This also brings social gaming in as a concern - what is the moral stance on games what have been specifically and deliberately engineered with said biological and psychological pathways in mind, with addiction as an intended outcome as opposed to an accidental and marginal one?
Biologically perhaps, psychologically no. This "trick" you speak of is the sense of progression and rewards given that makes a game fun to play.
I've never once seen a game that is not fun, but is addicting. Although my friends have said Master of Orion 3 fits that description, but I never actually saw them ever play it so I think it was a joke.
If somebody knows where to find the talk please post it, my google-fu is weak today. He also compares the iphone to a swiss army knife and the ipad to a "swiss-army-kitchen-utensil" (i.e too bad to be really useful and too big to fit in your pocket). The talk was just a few weeks after the first ipad release. It also contains alot of other talk about the future of gaming for the general masses, facebook games and gaming anything in life(like shopping), etc.

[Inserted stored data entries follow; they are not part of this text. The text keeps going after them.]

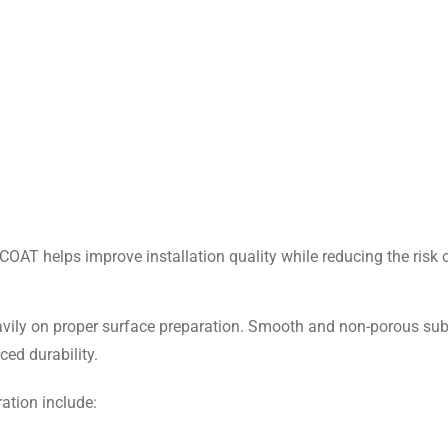
COAT helps improve installation quality while reducing the risk 
eavily on proper surface preparation. Smooth and non-porous su
ed durability.
tion include:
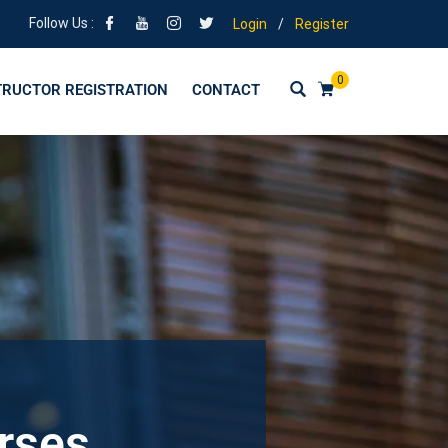
Follow Us :
Login
/
Register
0
TRUCTOR REGISTRATION
CONTACT
urses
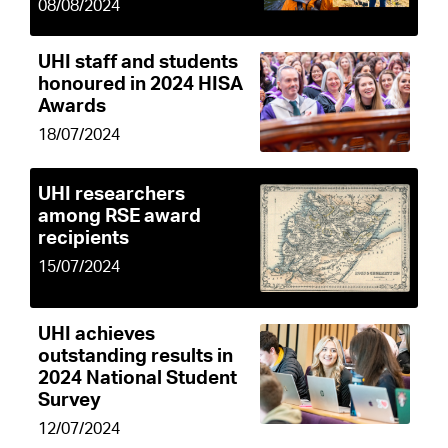
08/08/2024
UHI staff and students
honoured in 2024 HISA
Awards
18/07/2024
UHI researchers
among RSE award
recipients
15/07/2024
UHI achieves
outstanding results in
2024 National Student
Survey
12/07/2024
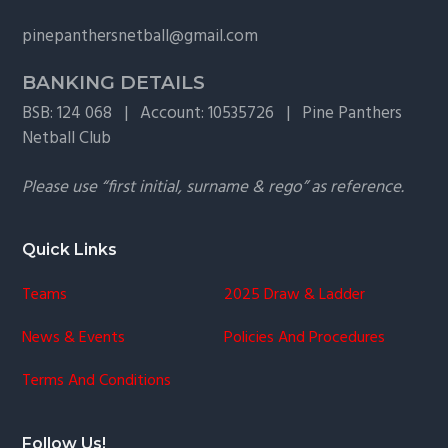
g
pinepanthersnetball@gmail.com
a
t
BANKING DETAILS
i
BSB: 124 068 | Account: 10535726 | Pine Panthers
o
Netball Club
n
Please use “first initial, surname & rego” as reference.
Quick Links
Teams
2025 Draw & Ladder
News & Events
Policies And Procedures
Terms And Conditions
Follow Us!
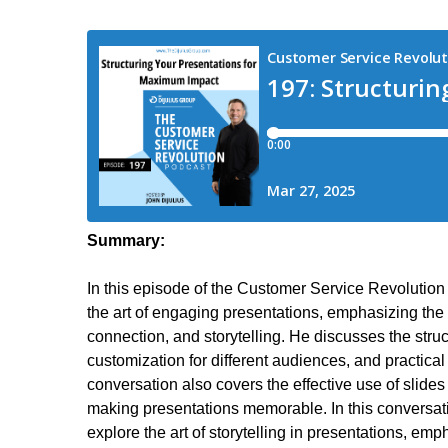
Summary:
In this episode of the Customer Service Revolution
the art of engaging presentations, emphasizing the
connection, and storytelling. He discusses the struc
customization for different audiences, and practical
conversation also covers the effective use of slides 
making presentations memorable. In this conversa
explore the art of storytelling in presentations, em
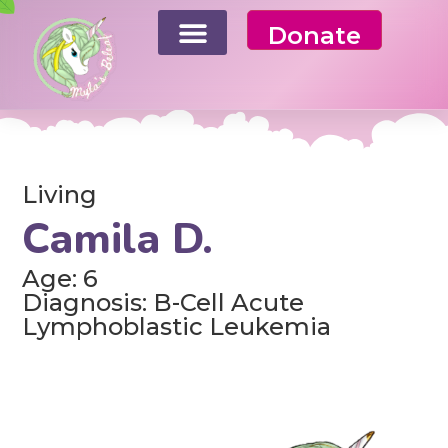
Donate
Living
Camila D.
Age: 6
Diagnosis: B-Cell Acute
Lymphoblastic Leukemia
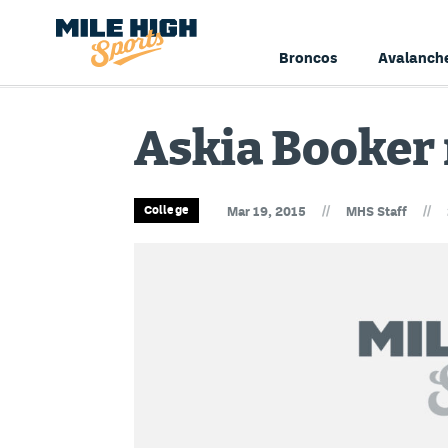
Broncos
Avalanch
Askia Booker 
//
//
College
Mar 19, 2015
MHS Staff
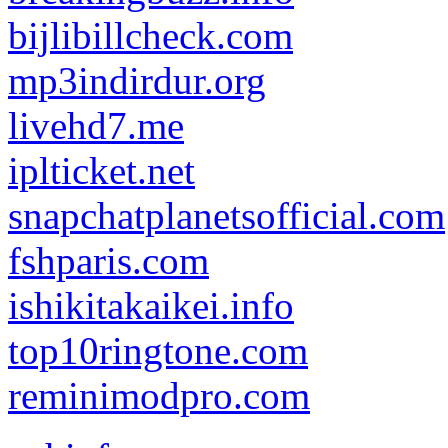
bijlibillcheck.com
mp3indirdur.org
livehd7.me
iplticket.net
snapchatplanetsofficial.com
fshparis.com
ishikitakaikei.info
top10ringtone.com
reminimodpro.com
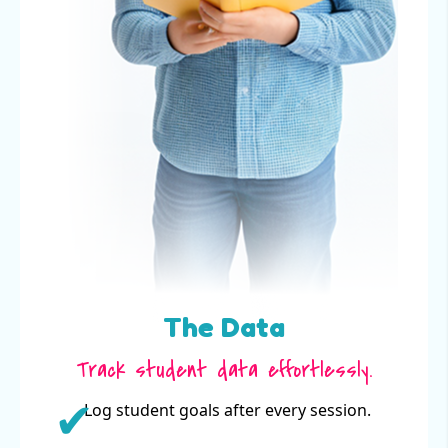
The Data
Track student data effortlessly.
Log student goals after every session.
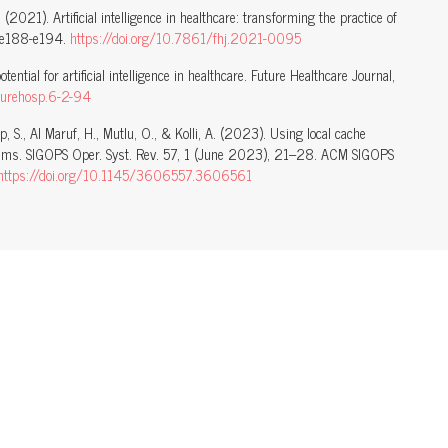
. (2021). Artificial intelligence in healthcare: transforming the practice of
), e188-e194.
https://doi.org/10.7861/fhj.2021-0095
ential for artificial intelligence in healthcare. Future Healthcare Journal,
turehosp.6-2-94
ap, S., Al Maruf, H., Mutlu, O., & Kolli, A. (2023). Using local cache
ems. SIGOPS Oper. Syst. Rev. 57, 1 (June 2023), 21–28. ACM SIGOPS
https://doi.org/10.1145/3606557.3606561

If that's enough to trigger anyones memory.
The farmville comparision i was refering to is probably this one http://mediacommons.futureofthebook.org/content/cultivated-p...
http://www.g4tv.com/videos/44277/dice-2010-design-outside-th...
Activities that people get addicted to (like gambling or videogames) are only psychologically addicting. Yes, of course psychological addiction does have physical effects (dopamine levels in your brain, for instance), but we can still clearly differentiate addictive drugs from addictive activities.
To be addicted simply means one will seek out the thing they are addicted to at great cost. They'll neglect all sorts of important things and put the object of their addiction above all else.
To be dependent means ones body needs a substance to function normal. Usually this means keeping withdrawl at bay.
You can be dependent but not addicted.
The only difference between drug addiction and an addiction to, say, playing games is that you are not dependent upon the games. In reality however the cost of both are just about equal. The one difference being that many substances will cost you your health directly while games will cost you your health indirectly. In both cases however the psychology is the same and so is the neurobiology. But because games don't literally replace already existing neurotransmitters you don't get dependence. But what you do get with games, just like substances, is your reward pathway being excited to the point where you begin seeking out the thing that excited that pathway over and over. Nothing else excites that pathway as much and so you then crave that thing.
People look at gaming and drugs and think its a no-brainer that they're so clearly different but they aren't. Addiction is addiction no matter the object of addiction.
You know what the real difference between gaming addiction and drug addiction is? Stigma. What everyone thinks they know about addicts/addiction.
Anecdotally, I know someone who was on three pots a day, and he had a miserable month when he quit cold-turkey. Some of that was withdrawal, but some of that was also probably him having to adjust to a wake-sleep cycle without the aid of stimulants.